Esta es la comparación que la mayoría de la gente realmente hace. Aquí está claramente.
| Acero inoxidable | Plástico | |
|---|---|---|
| Reacciona con la comida | No — no reactivo | Puede hacerlo, especialmente con comida caliente o ácida |
| Durabilidad | No se deforma ni agrieta | Se deforma, se nubla y se agrieta con el tiempo |
| Manchas y olores | Resiste ambos | Retiene ambos |
| Microplásticos | No se desprende | Se desprende con el desgaste |
| Microondas | No (cuerpo de acero) | A menudo sí |
| Peso | Ligero a moderado | Muy ligero |
| Duración | Años a décadas | Meses a un par de años |
| Costo a largo plazo | Menor (compra única) | Mayor (reemplazos constantes) |
Dónde gana el plástico: es más ligero, más barato al principio y se puede usar en el microondas. Si esas son tus prioridades para un uso a corto plazo, tiene su lugar.

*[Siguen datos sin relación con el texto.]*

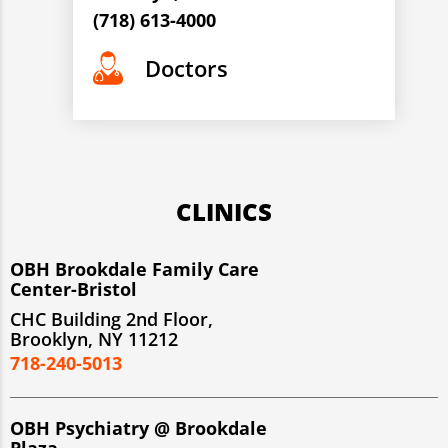
(718) 613-4000
Doctors
CLINICS
OBH Brookdale Family Care
Center-Bristol
CHC Building 2nd Floor,
Brooklyn, NY 11212
718-240-5013
OBH Psychiatry @ Brookdale
Plaza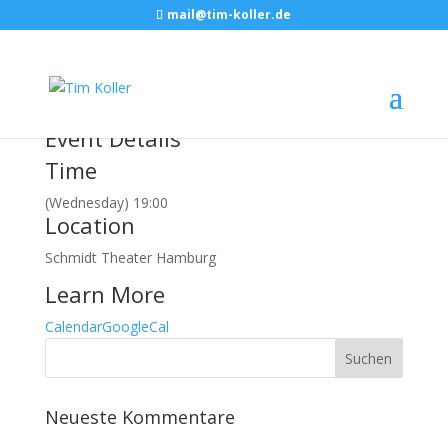
mail@tim-koller.de
Februar, 2018
21
feb
19:00
CINDY RELLER
Hamburg, SCHMIDT
THEATER
Event Details
Time
(Wednesday) 19:00
Location
Schmidt Theater Hamburg
Learn More
Calendar
GoogleCal
Neueste Kommentare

Dónde gana el acero: en todo lo que se repite. No reacciona con la comida, no se mancha ni huele, no desprende microplásticos y no necesita ser reemplazado. El acero 304 de grado alimenticio es químicamente inerte: tu comida simplemente está en contacto con el metal y nada se transfiere.
La única verdadera desventaja del acero es el microondas: debes volcar la comida en un plato para recalentarla. Para la mayoría de las personas, es un pequeño hábito a cambio de eliminar cualquier otra preocupación.
El resumen honesto: para cualquier cosa que usarás durante años, el acero es la mejor y, a la larga, la opción más económica. El plástico solo tiene sentido cuando el peso y el precio inicial son más importantes que todo lo demás.
La comida debe almacenarse sin dudas.